Apagas la televisión y sigue ahí. Silencias la radio y sigue ahí. Pliegas los periódicos y sigue ahí. Cierras internet y sigue ahí. Evitas hablar de ello y sigue ahí. La devastación gélida del espanto. El inmenso mar sin palabras del horror. La reverencia asfixiante de saberse esclavo de la muerte y lo inesperado.
Lo intentas todo: esquivarlo, distraerlo, comprenderlo, superarlo, ignorarlo, aceptarlo...y fracasas. Y entonces lo entiendes. Entiendes que el dolor nunca se irá.
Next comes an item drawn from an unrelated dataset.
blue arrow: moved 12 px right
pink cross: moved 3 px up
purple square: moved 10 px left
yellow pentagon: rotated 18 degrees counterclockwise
El dolor, tan hondo, profundo, honesto y cruel, clava sus raíces como dientes. Es un eco amargo que se vuelve trueno y que nunca, por muchas ilusiones que te hagas, dejarás de escuchar su rumor de luto y grito.
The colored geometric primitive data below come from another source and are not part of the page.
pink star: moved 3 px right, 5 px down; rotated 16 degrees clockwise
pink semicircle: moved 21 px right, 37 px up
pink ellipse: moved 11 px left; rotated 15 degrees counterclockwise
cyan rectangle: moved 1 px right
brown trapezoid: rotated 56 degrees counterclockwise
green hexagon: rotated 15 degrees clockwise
Tu cabeza se torna en un collage atropellado de imágenes y sonidos, ajenos pero que haces egoísta y humanamente tuyos y que erizan tu piel como el viento un campo listo para la cosecha. Así siembra la muerte. El fin que viene.
Sientes cómo todo deja de tener un sentido y un significado. Sientes que estás vivo como de prestado. Sientes que la existencia tiene sabor a fracaso. Sientes que quizás el alivio sería darlo todo por acabado. Es el momento en el que comprendes que el vacío te está minando como un río subterráneo, dejándote hueco de vida, jodiéndote la chispa, matándote la llama. Y te sientes culpable no por saberte tan insignificante, sino por ser tan gilipollas. Porque creíste que era tiempo de asirlo todo con pensamientos y palabras. Y no. Ahora sólo toca el silencio. Sólo las lágrimas.